Friday, March 17, 2006

Peter Rabbit and the IP Lawyers

Raizel Liebler at the LibraryLaw blog has a wonderful example, featuring Beatrix Potter's Peter Rabbit, of what makes intellectual property law so difficult to understand.

"This intellectual property cautionary tale starts because I was puzzled by the copyright notice in a historical mystery novel. Published in the United States in 2004, “Tale of Hill Top Farm” by Susan Wittig Albert is based on the life of Beatrix Potter and includes references to many of her famous characters, including Peter Rabbit, his friends, and relations. Part of the copyright notice reads:

“Frederick Warne & Co Ltd is the sole and exclusive owner of the entire rights titles and interest in and to the copyrights and trademarks of the works of Beatrix Potter, including all names and characters featured therein. No reproduction of these copyrights and trademarks may be made without the prior written consent of Frederick Warne & Co Ltd”

Several websites (and at least one book) repeat this or similar language in regards to Beatrix Potter or Peter Rabbit (though some of these sites are not in the United States).

On quick reading, a person could easily assume that this company owned the copyright in all of the Peter Rabbit books, and that therefore none of the books could be copied without permission. But is this accurate?

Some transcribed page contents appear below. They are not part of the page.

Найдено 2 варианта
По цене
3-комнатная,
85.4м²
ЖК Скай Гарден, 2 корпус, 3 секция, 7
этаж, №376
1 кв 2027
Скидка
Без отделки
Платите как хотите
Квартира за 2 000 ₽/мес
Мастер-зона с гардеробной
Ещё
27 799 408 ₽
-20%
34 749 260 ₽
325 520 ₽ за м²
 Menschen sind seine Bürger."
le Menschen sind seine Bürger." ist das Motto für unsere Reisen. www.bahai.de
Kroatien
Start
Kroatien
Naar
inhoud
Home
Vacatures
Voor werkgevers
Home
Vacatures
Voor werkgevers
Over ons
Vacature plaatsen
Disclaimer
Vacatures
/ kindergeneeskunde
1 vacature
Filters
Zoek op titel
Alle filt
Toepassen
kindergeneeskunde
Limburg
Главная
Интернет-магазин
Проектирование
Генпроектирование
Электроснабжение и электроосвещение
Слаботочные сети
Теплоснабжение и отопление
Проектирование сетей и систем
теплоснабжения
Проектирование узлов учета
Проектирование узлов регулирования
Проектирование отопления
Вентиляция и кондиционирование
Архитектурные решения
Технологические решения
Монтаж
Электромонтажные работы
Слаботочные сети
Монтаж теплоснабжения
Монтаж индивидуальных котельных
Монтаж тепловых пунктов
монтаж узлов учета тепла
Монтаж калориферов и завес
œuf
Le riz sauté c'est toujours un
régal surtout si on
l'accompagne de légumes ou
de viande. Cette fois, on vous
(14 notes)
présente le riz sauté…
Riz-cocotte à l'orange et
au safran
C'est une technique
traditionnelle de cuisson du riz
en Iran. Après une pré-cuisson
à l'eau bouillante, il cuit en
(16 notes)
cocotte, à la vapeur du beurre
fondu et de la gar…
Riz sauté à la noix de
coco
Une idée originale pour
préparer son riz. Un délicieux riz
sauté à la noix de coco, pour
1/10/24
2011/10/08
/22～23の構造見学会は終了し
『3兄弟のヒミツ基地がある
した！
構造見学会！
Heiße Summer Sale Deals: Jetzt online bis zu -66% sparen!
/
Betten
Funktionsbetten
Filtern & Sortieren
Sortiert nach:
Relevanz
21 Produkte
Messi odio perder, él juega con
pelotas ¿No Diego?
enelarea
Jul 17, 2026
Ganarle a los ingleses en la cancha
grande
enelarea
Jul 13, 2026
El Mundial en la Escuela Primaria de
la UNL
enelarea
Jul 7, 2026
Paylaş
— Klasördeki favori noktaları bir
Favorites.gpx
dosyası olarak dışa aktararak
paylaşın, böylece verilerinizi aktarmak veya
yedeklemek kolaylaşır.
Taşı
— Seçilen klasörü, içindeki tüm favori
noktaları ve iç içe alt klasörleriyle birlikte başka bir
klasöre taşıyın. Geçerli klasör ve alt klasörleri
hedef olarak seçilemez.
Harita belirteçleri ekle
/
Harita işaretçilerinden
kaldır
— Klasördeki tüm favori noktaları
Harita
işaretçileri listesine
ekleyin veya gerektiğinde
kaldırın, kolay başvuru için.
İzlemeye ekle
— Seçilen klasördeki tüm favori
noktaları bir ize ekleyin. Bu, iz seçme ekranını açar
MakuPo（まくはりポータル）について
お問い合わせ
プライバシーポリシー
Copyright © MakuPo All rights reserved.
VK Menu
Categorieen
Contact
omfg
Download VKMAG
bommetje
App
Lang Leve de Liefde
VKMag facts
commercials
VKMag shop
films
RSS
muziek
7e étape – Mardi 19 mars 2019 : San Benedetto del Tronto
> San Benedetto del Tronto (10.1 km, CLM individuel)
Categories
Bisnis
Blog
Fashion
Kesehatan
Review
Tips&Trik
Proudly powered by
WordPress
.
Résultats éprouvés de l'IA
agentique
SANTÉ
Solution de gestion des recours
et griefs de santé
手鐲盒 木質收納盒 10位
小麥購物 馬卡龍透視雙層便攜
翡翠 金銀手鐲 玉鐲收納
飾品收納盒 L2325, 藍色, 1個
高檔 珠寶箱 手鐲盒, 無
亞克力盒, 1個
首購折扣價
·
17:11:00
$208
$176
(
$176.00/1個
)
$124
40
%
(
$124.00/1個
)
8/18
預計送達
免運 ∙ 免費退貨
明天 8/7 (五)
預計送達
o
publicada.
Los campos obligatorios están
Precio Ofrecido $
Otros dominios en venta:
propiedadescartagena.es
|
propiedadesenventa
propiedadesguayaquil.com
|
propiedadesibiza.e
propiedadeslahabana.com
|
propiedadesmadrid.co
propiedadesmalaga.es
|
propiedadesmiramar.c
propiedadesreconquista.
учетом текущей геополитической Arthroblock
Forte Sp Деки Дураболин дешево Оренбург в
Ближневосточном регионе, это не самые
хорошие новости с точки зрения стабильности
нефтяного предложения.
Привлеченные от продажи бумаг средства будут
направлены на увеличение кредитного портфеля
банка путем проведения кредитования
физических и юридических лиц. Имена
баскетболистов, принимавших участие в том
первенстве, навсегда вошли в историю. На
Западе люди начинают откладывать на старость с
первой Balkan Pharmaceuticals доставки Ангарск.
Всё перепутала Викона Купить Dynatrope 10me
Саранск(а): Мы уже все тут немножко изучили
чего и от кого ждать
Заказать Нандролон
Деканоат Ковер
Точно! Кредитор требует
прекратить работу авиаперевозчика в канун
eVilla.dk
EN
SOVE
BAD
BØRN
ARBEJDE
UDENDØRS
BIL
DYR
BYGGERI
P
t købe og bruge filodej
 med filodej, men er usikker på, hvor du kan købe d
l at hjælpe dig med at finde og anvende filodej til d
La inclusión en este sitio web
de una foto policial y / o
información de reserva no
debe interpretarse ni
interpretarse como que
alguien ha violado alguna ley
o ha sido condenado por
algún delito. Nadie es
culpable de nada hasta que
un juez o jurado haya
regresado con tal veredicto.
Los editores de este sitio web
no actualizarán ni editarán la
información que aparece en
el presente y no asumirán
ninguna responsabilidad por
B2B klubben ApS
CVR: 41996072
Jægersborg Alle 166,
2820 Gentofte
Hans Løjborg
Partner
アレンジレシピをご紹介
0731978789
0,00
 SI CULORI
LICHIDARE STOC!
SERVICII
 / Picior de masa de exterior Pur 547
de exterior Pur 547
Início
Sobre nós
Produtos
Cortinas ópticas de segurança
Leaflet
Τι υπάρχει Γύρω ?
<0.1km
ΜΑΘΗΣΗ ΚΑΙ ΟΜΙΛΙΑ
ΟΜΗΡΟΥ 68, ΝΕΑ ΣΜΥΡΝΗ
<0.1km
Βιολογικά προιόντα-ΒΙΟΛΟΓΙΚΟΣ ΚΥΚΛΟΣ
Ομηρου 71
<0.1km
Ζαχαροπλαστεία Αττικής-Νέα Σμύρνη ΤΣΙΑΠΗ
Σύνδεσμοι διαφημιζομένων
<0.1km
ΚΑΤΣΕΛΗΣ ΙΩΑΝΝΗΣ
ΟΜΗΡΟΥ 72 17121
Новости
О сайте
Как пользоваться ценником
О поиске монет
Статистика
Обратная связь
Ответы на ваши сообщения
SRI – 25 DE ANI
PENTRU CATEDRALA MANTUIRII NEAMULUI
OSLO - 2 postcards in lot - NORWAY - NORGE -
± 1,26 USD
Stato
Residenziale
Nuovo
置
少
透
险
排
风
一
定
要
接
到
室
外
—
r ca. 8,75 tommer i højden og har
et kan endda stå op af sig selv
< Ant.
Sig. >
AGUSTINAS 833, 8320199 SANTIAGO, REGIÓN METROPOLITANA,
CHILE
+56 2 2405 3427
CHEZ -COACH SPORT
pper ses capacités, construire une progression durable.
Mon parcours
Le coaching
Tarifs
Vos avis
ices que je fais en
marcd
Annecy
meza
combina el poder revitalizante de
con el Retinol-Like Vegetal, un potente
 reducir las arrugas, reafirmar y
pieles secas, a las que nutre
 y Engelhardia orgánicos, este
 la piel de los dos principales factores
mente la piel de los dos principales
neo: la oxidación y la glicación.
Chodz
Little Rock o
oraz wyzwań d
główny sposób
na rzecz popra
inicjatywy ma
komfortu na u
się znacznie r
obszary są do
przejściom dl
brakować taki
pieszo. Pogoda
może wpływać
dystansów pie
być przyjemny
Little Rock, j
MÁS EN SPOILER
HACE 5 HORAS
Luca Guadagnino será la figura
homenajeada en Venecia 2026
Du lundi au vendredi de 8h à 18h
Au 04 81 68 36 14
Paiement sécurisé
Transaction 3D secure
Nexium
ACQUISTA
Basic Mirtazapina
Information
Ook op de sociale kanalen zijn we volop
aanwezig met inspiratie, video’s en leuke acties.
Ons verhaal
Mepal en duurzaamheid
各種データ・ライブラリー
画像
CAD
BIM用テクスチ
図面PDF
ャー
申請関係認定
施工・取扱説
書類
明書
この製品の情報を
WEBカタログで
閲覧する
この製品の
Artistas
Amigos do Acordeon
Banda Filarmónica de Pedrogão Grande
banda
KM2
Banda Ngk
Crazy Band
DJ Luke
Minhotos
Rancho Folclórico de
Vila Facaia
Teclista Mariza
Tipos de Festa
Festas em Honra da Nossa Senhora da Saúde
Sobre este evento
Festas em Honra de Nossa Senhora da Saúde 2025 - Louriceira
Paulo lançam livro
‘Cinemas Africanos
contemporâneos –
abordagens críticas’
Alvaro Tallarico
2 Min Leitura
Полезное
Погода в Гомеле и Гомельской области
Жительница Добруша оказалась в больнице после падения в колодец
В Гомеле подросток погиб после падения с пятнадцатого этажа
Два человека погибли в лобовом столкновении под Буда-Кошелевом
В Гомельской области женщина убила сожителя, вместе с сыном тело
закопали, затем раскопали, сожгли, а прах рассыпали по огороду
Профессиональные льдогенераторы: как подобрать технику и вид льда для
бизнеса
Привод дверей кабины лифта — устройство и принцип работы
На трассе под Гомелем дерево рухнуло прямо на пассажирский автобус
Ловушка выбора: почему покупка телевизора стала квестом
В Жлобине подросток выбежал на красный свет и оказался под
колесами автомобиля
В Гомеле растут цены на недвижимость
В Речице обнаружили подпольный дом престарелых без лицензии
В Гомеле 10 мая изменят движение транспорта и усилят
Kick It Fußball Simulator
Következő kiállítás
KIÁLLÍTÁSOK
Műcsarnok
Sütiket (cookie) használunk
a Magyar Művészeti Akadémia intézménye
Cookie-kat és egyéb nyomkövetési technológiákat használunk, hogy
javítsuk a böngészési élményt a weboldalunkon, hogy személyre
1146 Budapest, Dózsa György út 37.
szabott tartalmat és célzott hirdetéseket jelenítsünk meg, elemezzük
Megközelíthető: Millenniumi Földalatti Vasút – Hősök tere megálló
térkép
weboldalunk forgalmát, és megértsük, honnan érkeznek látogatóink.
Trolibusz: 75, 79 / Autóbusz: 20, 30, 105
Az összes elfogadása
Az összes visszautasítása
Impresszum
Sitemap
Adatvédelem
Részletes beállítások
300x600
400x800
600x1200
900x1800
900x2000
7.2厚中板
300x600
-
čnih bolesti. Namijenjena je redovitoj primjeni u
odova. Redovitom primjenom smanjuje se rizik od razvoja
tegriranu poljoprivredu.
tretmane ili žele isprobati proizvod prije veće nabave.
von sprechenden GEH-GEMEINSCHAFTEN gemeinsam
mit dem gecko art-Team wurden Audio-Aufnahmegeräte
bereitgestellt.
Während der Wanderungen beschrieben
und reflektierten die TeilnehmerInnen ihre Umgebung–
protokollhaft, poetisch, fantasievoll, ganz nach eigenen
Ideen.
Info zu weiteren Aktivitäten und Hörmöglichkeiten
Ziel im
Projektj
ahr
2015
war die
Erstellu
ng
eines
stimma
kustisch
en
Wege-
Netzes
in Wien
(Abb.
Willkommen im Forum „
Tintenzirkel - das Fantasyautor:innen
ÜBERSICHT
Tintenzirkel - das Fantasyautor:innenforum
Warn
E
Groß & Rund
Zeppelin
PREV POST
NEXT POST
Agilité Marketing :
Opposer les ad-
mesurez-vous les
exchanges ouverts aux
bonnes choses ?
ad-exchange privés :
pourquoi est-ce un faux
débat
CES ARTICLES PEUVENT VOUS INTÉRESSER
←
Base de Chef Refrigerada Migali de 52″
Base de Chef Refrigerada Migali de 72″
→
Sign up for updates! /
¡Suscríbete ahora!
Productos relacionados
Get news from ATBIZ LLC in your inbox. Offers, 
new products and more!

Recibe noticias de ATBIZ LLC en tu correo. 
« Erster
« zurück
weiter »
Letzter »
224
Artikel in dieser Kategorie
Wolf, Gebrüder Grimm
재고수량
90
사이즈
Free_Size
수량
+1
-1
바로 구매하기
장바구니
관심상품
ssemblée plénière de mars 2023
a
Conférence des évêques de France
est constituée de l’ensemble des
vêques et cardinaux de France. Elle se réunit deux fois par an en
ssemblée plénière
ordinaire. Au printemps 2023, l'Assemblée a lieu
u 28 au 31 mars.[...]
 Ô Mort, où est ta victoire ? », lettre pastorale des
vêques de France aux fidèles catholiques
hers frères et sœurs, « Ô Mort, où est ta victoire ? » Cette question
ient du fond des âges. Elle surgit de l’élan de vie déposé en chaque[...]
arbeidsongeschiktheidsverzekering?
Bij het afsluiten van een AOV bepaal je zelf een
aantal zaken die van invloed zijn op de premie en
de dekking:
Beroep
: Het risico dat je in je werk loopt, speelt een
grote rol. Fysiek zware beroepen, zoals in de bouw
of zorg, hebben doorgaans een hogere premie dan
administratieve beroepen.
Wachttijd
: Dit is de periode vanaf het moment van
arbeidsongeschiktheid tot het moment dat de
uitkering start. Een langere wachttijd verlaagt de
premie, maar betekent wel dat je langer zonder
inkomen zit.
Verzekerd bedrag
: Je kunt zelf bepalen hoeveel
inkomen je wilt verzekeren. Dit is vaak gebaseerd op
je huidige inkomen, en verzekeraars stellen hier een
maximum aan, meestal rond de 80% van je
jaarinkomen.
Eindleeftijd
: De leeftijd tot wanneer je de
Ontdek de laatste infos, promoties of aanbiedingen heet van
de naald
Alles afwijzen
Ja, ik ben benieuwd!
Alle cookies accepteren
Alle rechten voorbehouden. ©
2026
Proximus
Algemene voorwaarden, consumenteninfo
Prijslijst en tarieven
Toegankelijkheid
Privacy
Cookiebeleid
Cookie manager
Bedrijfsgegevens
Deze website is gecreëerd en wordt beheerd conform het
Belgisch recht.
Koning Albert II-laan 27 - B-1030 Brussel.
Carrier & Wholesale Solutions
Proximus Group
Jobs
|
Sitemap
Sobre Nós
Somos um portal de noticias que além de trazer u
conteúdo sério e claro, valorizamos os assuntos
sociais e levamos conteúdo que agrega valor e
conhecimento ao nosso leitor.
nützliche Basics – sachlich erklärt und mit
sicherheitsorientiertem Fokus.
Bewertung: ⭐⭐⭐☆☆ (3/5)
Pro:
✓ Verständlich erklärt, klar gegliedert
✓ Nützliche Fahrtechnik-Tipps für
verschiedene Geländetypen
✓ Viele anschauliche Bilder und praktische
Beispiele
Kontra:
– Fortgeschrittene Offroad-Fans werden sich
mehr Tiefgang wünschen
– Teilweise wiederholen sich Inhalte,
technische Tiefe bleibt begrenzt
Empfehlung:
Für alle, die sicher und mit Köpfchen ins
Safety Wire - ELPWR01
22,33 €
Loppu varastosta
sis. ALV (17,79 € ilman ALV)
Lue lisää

The simple answer is -- NO!"

- at least in the US since Peter Rabbit was first published there before 1923. Raizel then goes on to explain why the simple answer is not the end of the story. I find these children's literature IP cases fascinating and have included a number of them in a draft of chapter 3 of my book. I find the disputes engaging because the stories and objects of the disputes are engaging. Tell someone you're interested in IP and they get that panic how-can-I-escape look in their eye. Tell someone that a budding entrepreneur was flogging bad Spanish translations of a Harry Potter novel on the streets of Caracus for $25 each, within days of the book being published, and they're interested in finding out more.